Glass – Film Review
One of the biggest spoilers I’ve seen recently was in the form of a trailer preceding Glass; it was for the upcoming Spiderman movie so now I know, in no uncertain terms, that Spiderman will survive whatever chaos ensued in the last Avengers saga, Spiderman will indeed survive. (I hope I didn’t burst anyone’s bubble with that disclosure; however, Spiderman has been—and will no doubt continue to be a lucrative franchise.) Which brings me to Glass, the sequel to Unbreakable and Split, two films that I thought were perfectly fine standing alone, but the writer/director of those M. Night Shyamalan, obviously had other ideas. If you saw Unbreakable, it turned out to be an effective, different kind of “superhero’ film anchored by good work from Bruce Willis and Samuel L. Jackson, and if you viewed Split, and the tour-de-force by James McAvoy as Kevin, the keeper with many different (and fairly distinct) personalities, you might very well feel that Shyamalan’s job was done—at least as far as these characters were concerned. However, the Split coda also gave you reason to believe the story wasn’t over yet.
So here we are in 2019 with Glass, the third in the superhero/supervillain trilogy, and for the first half or so, it’s an excellent film—my favorite from 2019 (okay, it’s early in the year). Willis is still in action as David Dunn, using his “gifts” (including superhuman strength and psychic abilities) to roam Philadelphia and rid the city of miscreants and evildoers. (His son (Spencer Treat Clark—also from Unbreakable) tries to encourage Dad to stay indoors for a spell, as he fears Dad’s cover will be blown.) After Dunn crosses paths with Kevin (in his Hedwig mode), he finds the girls that Kevin imprisoned and saves them from becoming a meal for the Beast. These heroics also lead the two men—hero and villain—to fall under the control of Sarah Paulson’s Dr. Ellie Staple, who heads the local mental institution where, not so coincidentally, Samuel Jackson’s Elijah Glass is being held. A mental and emotional battle of wills takes place between doctor and inmates, with Jackson/Glass seemingly subdued while McAvoy/Kevin seamlessly and effectively switches personas in some impressive long takes. This first half of slowly increasing the tension; it also does an excellent job of presenting the father/son dynamic (Willis and Clark still work well together), the physical toll of the heroics, the institutional nightmares that traps Dunn while giving a voice to the “mercurial’ Kevin, and the quiet but observant Glass—who can’t remain silent forever. (It is Samuel L. Jackson in the role, after all.) The setting is almost an Orwellian nightmare, with surveillance and personality-control mechanisms in full display, along with the ineffectual human element in charge of them.
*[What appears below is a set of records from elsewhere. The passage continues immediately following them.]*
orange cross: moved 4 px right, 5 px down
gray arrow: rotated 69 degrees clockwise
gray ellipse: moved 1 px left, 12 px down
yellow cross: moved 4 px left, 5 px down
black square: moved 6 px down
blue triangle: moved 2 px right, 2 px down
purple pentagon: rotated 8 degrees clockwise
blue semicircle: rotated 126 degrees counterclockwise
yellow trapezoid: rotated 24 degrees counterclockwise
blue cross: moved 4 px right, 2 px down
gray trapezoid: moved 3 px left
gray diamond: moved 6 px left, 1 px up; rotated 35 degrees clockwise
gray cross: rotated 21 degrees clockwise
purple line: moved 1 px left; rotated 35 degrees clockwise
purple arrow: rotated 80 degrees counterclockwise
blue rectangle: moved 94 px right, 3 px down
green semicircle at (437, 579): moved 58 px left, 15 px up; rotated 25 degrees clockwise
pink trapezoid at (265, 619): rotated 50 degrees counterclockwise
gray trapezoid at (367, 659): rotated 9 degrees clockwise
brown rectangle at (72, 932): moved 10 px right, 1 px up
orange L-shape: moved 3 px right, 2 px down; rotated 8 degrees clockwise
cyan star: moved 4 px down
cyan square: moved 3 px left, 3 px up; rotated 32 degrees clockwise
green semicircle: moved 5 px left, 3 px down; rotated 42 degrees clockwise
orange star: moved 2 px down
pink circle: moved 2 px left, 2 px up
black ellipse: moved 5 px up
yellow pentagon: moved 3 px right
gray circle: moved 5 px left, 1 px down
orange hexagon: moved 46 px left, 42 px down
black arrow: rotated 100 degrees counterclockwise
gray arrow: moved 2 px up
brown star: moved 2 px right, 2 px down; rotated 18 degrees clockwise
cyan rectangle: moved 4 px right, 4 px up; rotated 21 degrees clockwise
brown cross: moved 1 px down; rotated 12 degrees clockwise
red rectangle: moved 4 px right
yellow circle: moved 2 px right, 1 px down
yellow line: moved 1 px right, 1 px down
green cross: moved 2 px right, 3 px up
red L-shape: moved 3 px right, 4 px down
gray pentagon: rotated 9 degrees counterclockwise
So…how is Glass shattered? Once certain characters’ master plans (and there are a few of them in play) are explained to us at length, and the motivations of other key players come into play, it becomes a jumbled, depressing, violent mess. By now, you also become quite aware of the actors as opposed to the characters, as familiarity has by now breeded contempt. If you were hoping for a satisfying resolution, you’re not going to get it here, as certain characters behave in ways that are not only implausible, but fall afoul of certain ground rules that have been established. In any case, Glass is a missed opportunity, especially given that compelling first half.